Trauma care aims at stopping haemorrhage as soon as possible. The earlier this is achieved the better for tissue perfusion. Post traumatic vasoplegic shock can occur and in this situation attention should be paid to arterial pressure to try to optimise renal perfusion. Fluid resuscitation with balanced solute solutions seem to be the most beneficial for trauma patients with regards to AKI although there are no randomised controlled trials looking at this. What this paper makes clear is that AKI is a very real risk for trauma patients and once the initial trauma resuscitation has been carried out special attention should be paid to maintaining renal perfusion. Given the diverse nature of why patients develop AKI after trauma it is difficult to have one protocol to try to reduce the risk.
Sex differences in mortality after abdominal aortic aneurysm repair in the UK. Sidloff D, Saratzis M, Sweeting J et al. British Journal of Surgery 2017;104(12):1656-1664 doi:10.1002/bjs.10600
Abdominal aortic aneurysm (AAA) screening has been shown to be effective in men both at reducing AAA-related mortality and in cost-effectiveness. Consequently there is now an established AAA screening programme for men over the age of 65 in England and Wales. The benefit of screening for women has not been established. However, one in seven elective AAA repairs are on women and women account for approximately one-third of all deaths from ruptured AAA. Furthermore women have a fourfold higher rupture rate than men at equivalent aortic diameters which suggests there is a strong case for intimating AAA screening in women. Perioperative risk is critical in determining the effectiveness of a screening programme and risk estimates are lacking for women having AAA repairs.

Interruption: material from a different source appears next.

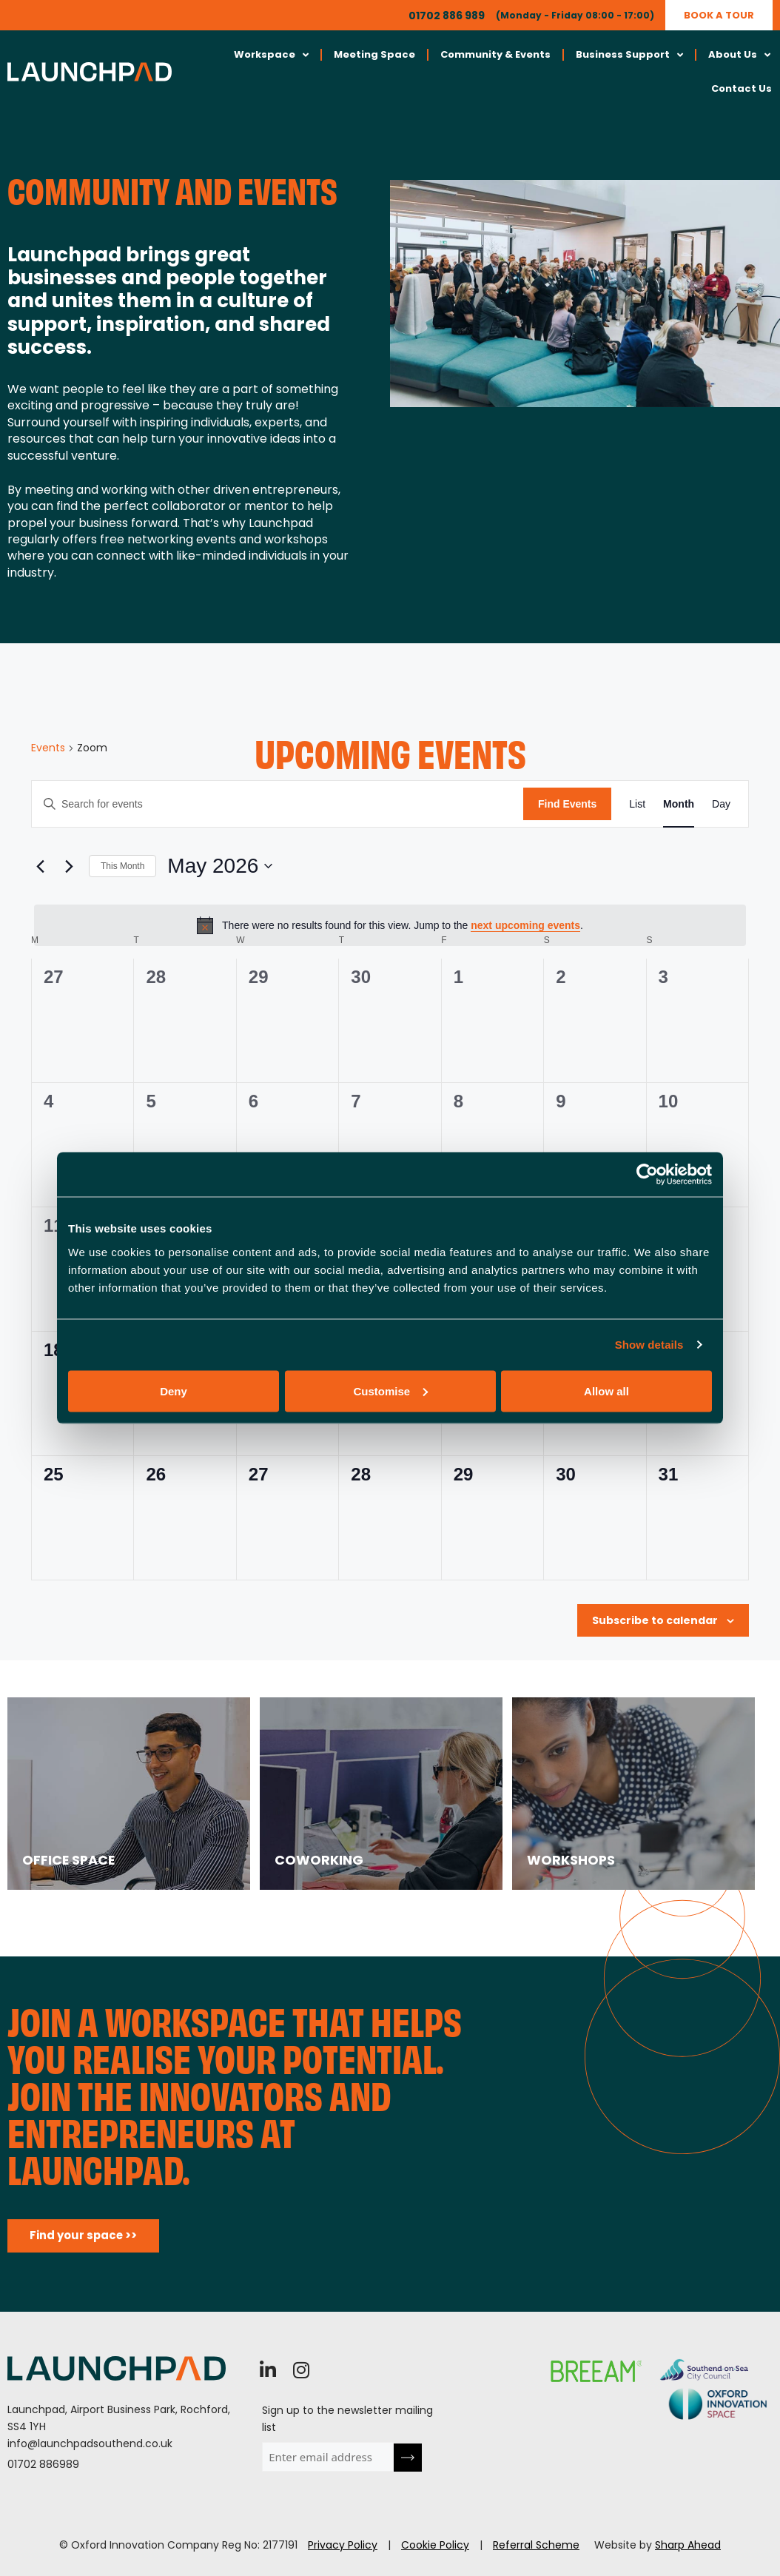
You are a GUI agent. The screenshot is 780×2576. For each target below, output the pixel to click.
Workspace (271, 55)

Data from the UK National Vascular Registry was analysed for a 4 year period from 2010 to 2014 with the primary outcome being in-hospital mortality. 13% of the patients included were women. Mortality rates were higher in women for both elective AAA repair (open or endovascular) and emergency repair. The excess mortality rate was found to be largely independent of age, aneurysm diameter and smoking status. It is not clear why this difference in mortality exists although the Canadian Society for Vascular Surgery Aneurysm Study Group identified that women are more likely to be older, have a positive family history of AAA and have significant aortoiliac occlusive disease.
A well designed trial of matched women and men undergoing elective AAA repair would be needed to explain the differences seen. The higher mortality rate in women may have an impact on the benefit offered by any AAA screening programme.